CISA’s New Catalog of Cybersecurity Bad Practices to Aid Healthcare Providers

The DHS’ Cybersecurity and Infrastructure Security Agency (CISA) has published a new resource that discusses bad practices in cybersecurity, which are particularly damaging and significantly increase the risk to critical infrastructure.

A lot of resources had been published regarding cybersecurity best practices, which if implemented can strengthen security. Even so, CISA thinks another point of view was needed as it is in the same way, if not more, vital to ensure the removal of bad cybersecurity practices. CISA mentioned that stopping the most egregious risks demands that companies should make a decisive effort to stop bad practices.

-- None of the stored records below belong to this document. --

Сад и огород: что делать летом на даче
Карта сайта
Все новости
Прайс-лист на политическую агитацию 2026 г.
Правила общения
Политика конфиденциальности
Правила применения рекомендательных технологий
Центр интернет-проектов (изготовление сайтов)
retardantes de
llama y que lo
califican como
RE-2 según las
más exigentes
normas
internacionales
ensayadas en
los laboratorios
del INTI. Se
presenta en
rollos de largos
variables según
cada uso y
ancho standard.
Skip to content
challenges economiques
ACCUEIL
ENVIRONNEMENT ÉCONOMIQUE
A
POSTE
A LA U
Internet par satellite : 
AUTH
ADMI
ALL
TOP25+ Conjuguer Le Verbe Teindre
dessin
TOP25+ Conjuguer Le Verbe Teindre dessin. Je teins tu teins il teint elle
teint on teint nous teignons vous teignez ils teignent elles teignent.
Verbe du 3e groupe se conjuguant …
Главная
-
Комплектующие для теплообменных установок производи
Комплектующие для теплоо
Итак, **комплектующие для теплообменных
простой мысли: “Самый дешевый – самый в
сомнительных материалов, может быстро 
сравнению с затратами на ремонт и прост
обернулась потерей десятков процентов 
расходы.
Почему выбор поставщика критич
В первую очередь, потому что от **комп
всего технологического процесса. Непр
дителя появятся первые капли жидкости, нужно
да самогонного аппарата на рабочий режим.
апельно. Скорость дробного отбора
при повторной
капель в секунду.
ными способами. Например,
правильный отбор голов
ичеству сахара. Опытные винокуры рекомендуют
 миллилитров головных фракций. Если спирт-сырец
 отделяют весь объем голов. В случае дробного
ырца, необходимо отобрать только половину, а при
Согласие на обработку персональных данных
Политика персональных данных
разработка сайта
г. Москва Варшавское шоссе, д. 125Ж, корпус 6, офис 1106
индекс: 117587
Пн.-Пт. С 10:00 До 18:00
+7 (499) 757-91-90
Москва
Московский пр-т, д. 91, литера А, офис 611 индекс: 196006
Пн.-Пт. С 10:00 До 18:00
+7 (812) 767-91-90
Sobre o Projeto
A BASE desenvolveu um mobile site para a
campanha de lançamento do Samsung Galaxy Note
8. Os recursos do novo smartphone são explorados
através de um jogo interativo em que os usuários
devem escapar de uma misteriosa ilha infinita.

CISA is advocating that all organization leaders should get involved in crucial discussions to take care of technology bad practices, in particular institutions that provide countrywide critical functions.

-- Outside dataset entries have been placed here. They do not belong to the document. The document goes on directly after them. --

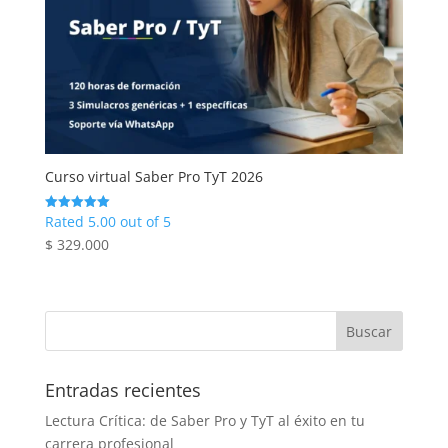
Curso virtual Saber Pro TyT 2026
Rated 5.00 out of 5
$
329.000
Entradas recientes
Lectura Crítica: de Saber Pro y TyT al éxito en tu
carrera profesional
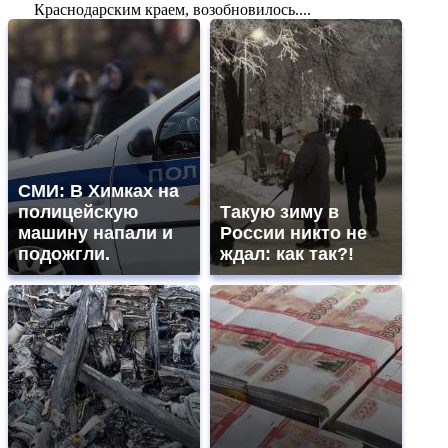
Краснодарским краем, возобновилось....
СМИ: В Химках на
полицейскую
Такую зиму в
машину напали и
России никто не
подожгли.
ждал: как так?!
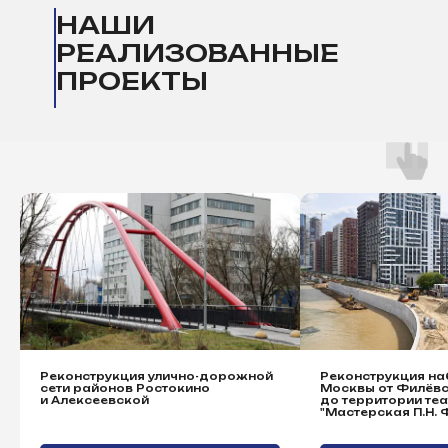
НАШИ
РЕАЛИЗОВАННЫЕ
ПРОЕКТЫ
Реконструкция улично-дорожной
Реконструкция на
сети районов Ростокино
Москвы от Филёвс
и Алексеевской
до территории те
"Мастерская П.Н.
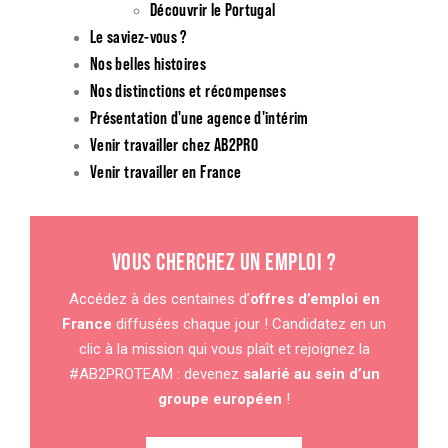
Découvrir le Portugal
Le saviez-vous ?
Nos belles histoires
Nos distinctions et récompenses
Présentation d'une agence d'intérim
Venir travailler chez AB2PRO
Venir travailler en France
VOUS CHERCHEZ UN EMPLOI ?
Accédez à des centaines d’
offres d’emploi en
France
diffusées chaque jour ! Candidatez en un
clic à la mission qui vous plaît et rejoignez la
#AB2PROTEAM : devenez
salarié au sein d’un
groupe européen
!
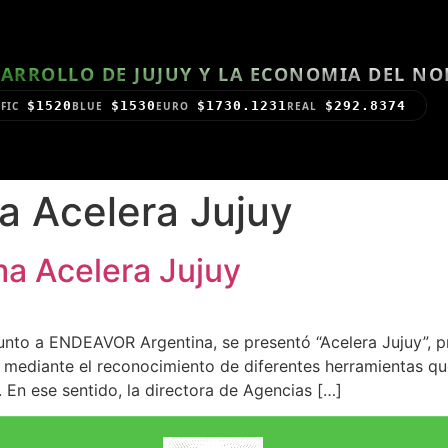
ARROLLO DE JUJUY Y LA ECONOMIA DEL N
$1520
$1530
$1730.1231
$292.8374
FIC
BLUE
EURO
REAL
a Acelera Jujuy
ma Acelera Jujuy
 junto a ENDEAVOR Argentina, se presentó “Acelera Jujuy”,
l mediante el reconocimiento de diferentes herramientas qu
 En ese sentido, la directora de Agencias […]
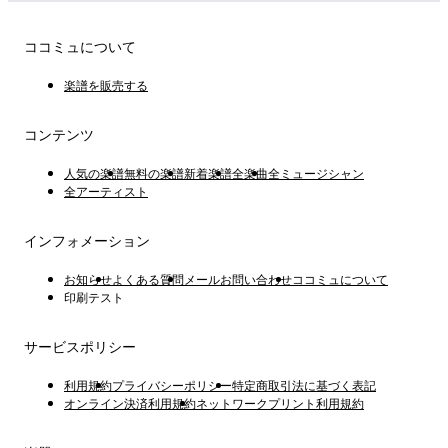
ココミュについて
楽譜を販売する
コンテンツ
人気の楽譜
無料の楽譜
新着楽譜
全楽曲
全ミュージシャン
全アーティスト
インフォメーション
お知らせ
よくある質問
メールお問い合わせ
ココミュについて
印刷テスト
サービスポリシー
利用規約
プライバシーポリシー
特定商取引法に基づく表記
オンライン決済利用規約
ネットワークプリント利用規約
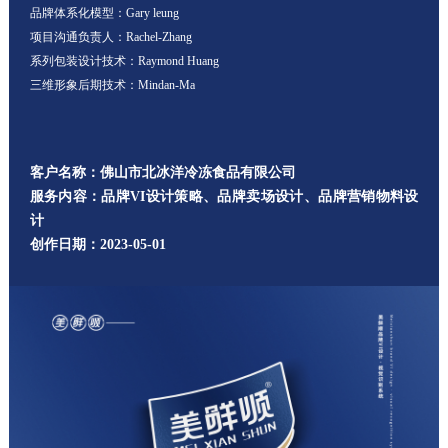
品牌体系化模型：Gary leung
项目沟通负责人：Rachel-Zhang
系列包装设计技术：Raymond Huang
三维形象后期技术：Mindan-Ma
客户名称：佛山市北冰洋冷冻食品有限公司
服务内容：品牌VI设计策略、品牌卖场设计、品牌营销物料设
计
创作日期：2023-05-01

One of the crucial elements of risk management is to focus on the critical few, noted by CISA Executive Assistant Director Eric Goldstein when he announced the new website resource. Companies might have little resources to find out and counter risks, however, eliminating cybersecurity bad practices is crucial to every organization’s strategic solution to security. Handling bad practices is not a substitute for implementing best practices, nonetheless, it provides a rubric for making priorities and a valuable solution to the dilemma of what should be done first.

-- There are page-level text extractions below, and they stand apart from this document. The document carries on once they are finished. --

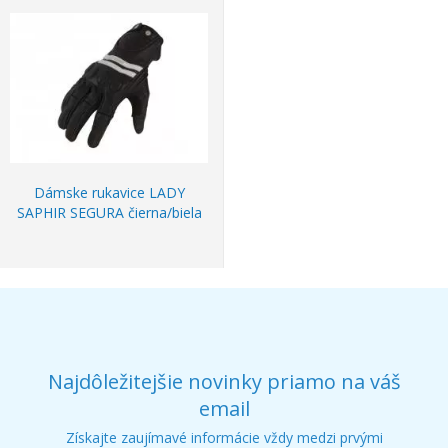
Dámske rukavice LADY
SAPHIR SEGURA čierna/biela
Najdôležitejšie novinky priamo na váš
email
Získajte zaujímavé informácie vždy medzi prvými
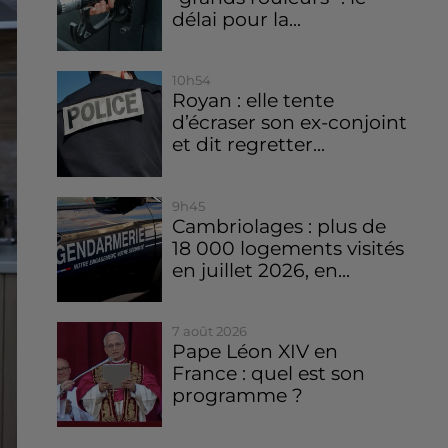
délai pour la...
10h54
Royan : elle tente
d’écraser son ex-conjoint
et dit regretter...
9h45
Cambriolages : plus de
18 000 logements visités
en juillet 2026, en...
7 août 2026
Pape Léon XIV en
France : quel est son
programme ?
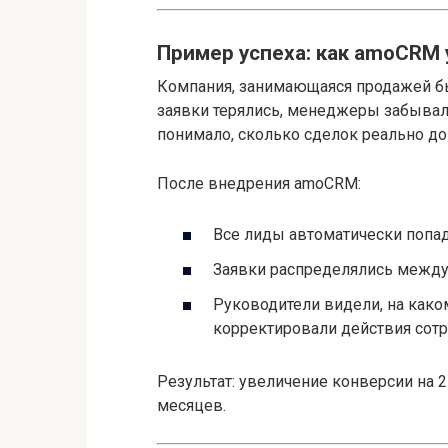
Пример успеха: как amoCRM
Компания, занимающаяся продажей бы
заявки терялись, менеджеры забывал
понимало, сколько сделок реально до
После внедрения amoCRM:
Все лиды автоматически попада
Заявки распределялись между
Руководители видели, на каком
корректировали действия сотр
Результат: увеличение конверсии на 2
месяцев.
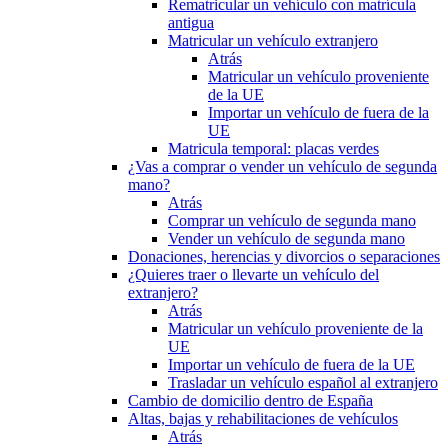
Rematricular un vehículo con matrícula
antigua
Matricular un vehículo extranjero
Atrás
Matricular un vehículo proveniente
de la UE
Importar un vehículo de fuera de la
UE
Matricula temporal: placas verdes
¿Vas a comprar o vender un vehículo de segunda
mano?
Atrás
Comprar un vehículo de segunda mano
Vender un vehículo de segunda mano
Donaciones, herencias y divorcios o separaciones
¿Quieres traer o llevarte un vehículo del
extranjero?
Atrás
Matricular un vehículo proveniente de la
UE
Importar un vehículo de fuera de la UE
Trasladar un vehículo español al extranjero
Cambio de domicilio dentro de España
Altas, bajas y rehabilitaciones de vehículos
Atrás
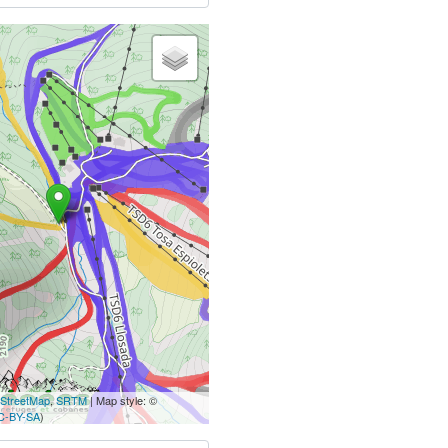
StreetMap
,
SRTM
| Map style: ©
C-BY-SA
)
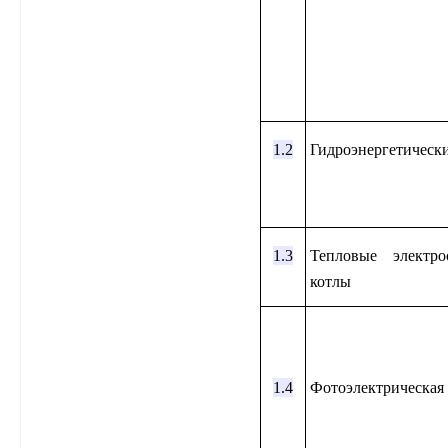
1.2
Гидроэнергетически
1.3
Тепловые электро
котлы
1.4
Фотоэлектрическая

The new resource was created after cyberattacks on critical infrastructure that confirmed their impact on critical government operations and the threat to security, national public wellness and safety, and/or national economic security.

The CISA Bad Practices catalog https://www.cisa.gov/BadPractices
will grow after a while, nonetheless currently it points out two cybersecurity bad practices, which are incredibly risky: The continuous use of an unsupported application that has expired and the continued use of recognized, set, and default passwords and information to gain access to and make use of Critical Infrastructure and National Critical Functions.